Today, we started something new. Sunday Momday is what I will call it for now.
If you follow any of my personal social medias, you may know that I took a bit of a hiatus for a the past week or so. I just deleted the apps on my phone, so that I would be less tempted to check in. It all started from me just having a really rough time mom-ing. Well, I guess I was mom-ing okay, but I wasn’t doing much more than that. I was just scraping by, and hating every second of it.
Before you throw your coffee on me… I don’t mean that I hate being a mom, or that I hate my children, or my responsibilities as a mother, or as a partner or friend or what have you. I just hated knowing that every second of my life consisted of taking care of 2, beautiful and amazing, but also quite demanding, children. I woke up each day, just wanting the day to end so I could go back to sleep. Call it whatever you want, but I was miserable. Once I got the kids down at night, I was done for the day. If the house was still a mess, so be it. I was done. If Will needed to vent about work, he could do it while I hid under the covers and prayed that a child wouldn’t wake up before I could fall asleep. I was keeping my kids alive, but that’s all. Everyone could see it. I was trying so hard to pull out of it, because I too saw it happening, but each day seemed to knock me down more and the climb up started to seem worthless to even attempt.
Will and I talked about it. We tried to come up with a solution. I’m also really hard headed when I’m upset, so it was hard to talk about too. I wanted to be that super mom. I should be able to handle anything thrown my way. I felt bad about feeling bad. I didn’t want to admit my faults. But things were getting out of hand. We tried things that would help for a very short period of time. I would be stressed and we would go buy some things for the house I’ve been needing and that would be relief… while we were out doing it. We’d go out for dinner, but it would only be nice until we got home or a child starting screaming. That’s when we figured it out!
I needed some reset time. Some time where I decide what I do. Everyone does. Mine was just LONG over due. Everywhere I go, my kids are with me, which limits the places we go sometimes. I don’t get my nails done anymore because…. well… could you image that with a wild 2 year old and a screaming 5 month old? I never shower alone and if I do, I am rushed out, mid shampoo, to save RA because she climbed up and slid behind the back of the couch and couldn’t get out. It’s a miracle if I put make up on or do anything with my hair. Again, all of these things are the things I know I will look back on, laugh about, and treasure later. Most of the time, I am even able to laugh at it in the moment… because that’s what parenting is. Keeping your kids alive, while you try to teach them how to keep themselves alive.

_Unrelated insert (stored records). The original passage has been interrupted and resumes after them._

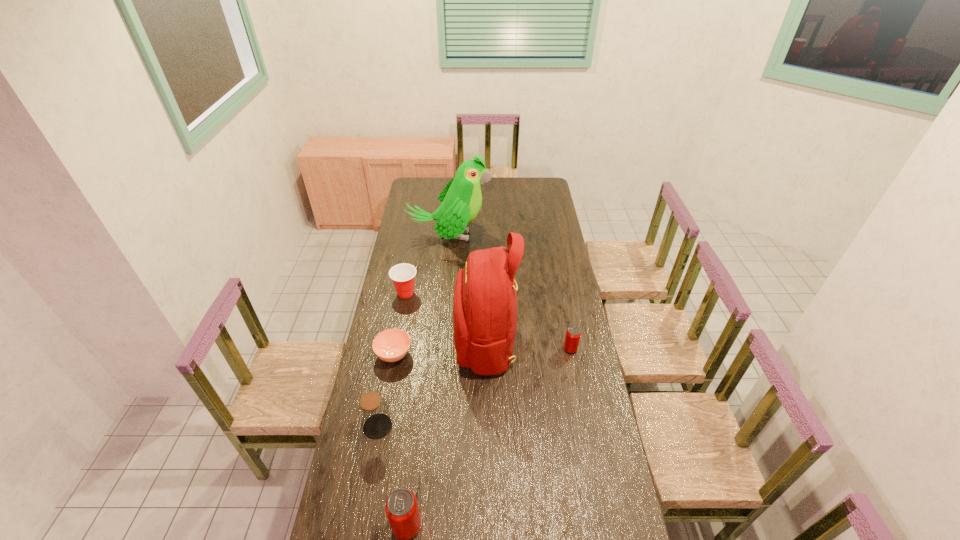 The height and width of the screenshot is (540, 960). I want to click on free space located 0.220m on the front-facing side of the backpack, so click(x=404, y=340).

The image size is (960, 540). In order to click on vacant space situated 0.070m on the front-facing side of the backpack in this screenshot , I will do `click(439, 340)`.

Image resolution: width=960 pixels, height=540 pixels. I want to click on vacant region located on the front of the shortest object, so [x=383, y=416].

Find the location of `free spot located on the right of the second nearest object`. free spot located on the right of the second nearest object is located at coordinates (424, 426).

The image size is (960, 540). What are the coordinates of `vacant space located 0.290m on the back of the second farthest object` in the screenshot? It's located at (414, 248).

The height and width of the screenshot is (540, 960). What are the coordinates of `parakeet located in the left edge section of the desktop` in the screenshot? It's located at (461, 199).

Identify the location of soup bowl that is at the left edge. This screenshot has height=540, width=960. (391, 345).

Identify the location of jar that is at the left edge. The height and width of the screenshot is (540, 960). (373, 412).

The image size is (960, 540). I want to click on cup located at the left edge, so click(x=403, y=275).

Image resolution: width=960 pixels, height=540 pixels. Identify the location of object located in the right edge section of the desktop. (573, 333).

I know it sounds like I am complaining, but I’m not. I’m explaining. I’m just trying to help you see where my mind was, without having you also think my children aren’t safe. They totally are. Even when I was in this funk, anyone around could tell you that I didn’t let my kids see it. They don’t need my problems and I know that.
We finally analyzed it and found it. Sunday Momday!
I needed off duty time. I needed some Amanda Time, per say. I just needed to reset my mind a little, do some things for myself without the anxiety-ridden feelings in my gut about when I’d have to stop midway through. At the same time, Will is a work-a-holic. He has a hard time stepping fully away from work. He has big dreams, that I admire, so try not get in the way of that. He’s a great father, but with him working so much, he doesn’t get much quality time with the kids.
SO, Sundays are now MY day….. well, kind of. Will still wakes up in the morning at 4am and works for a few hours. Once we’re all up for the day and going, he comes in and takes over. Him and the littles get a couple hours of daddy time and mommy gets a couple hours of solitude. THAT’S what I needed. I’d read it a thousand times. “Take care of yourself. Don’t forget to do things for you and not just your kids. blah blah blah”, but I ignored it. I was failing if my kids weren’t put first all of the time… or that’s how I felt. But all the sayings are right. I can’t be my best for them, if I’m not at my best. Sometimes that means stepping away, to recollect myself and analyze my goals with a clear mind.
Today, I was going to post a recipe (I have several that just need to be put together!), sweep and mop my kitchen, and finish laundry. Instead, I took a shower and stayed in there until my hot water ran out, put back on my pajamas, and wrote this post. The kids and their daddy are waiting on me now. We’re going to go shopping as a family, and get that family time I do cherish so much! Maybe I’ll do those things on my list later. That’d be awesome, but I already feel so good, refreshed, and ready to tackle this week as the best person I can be. I’ll get those things done when I get them done. RA just ran in here with some sticks in her mouth, so looks like it’s time to run!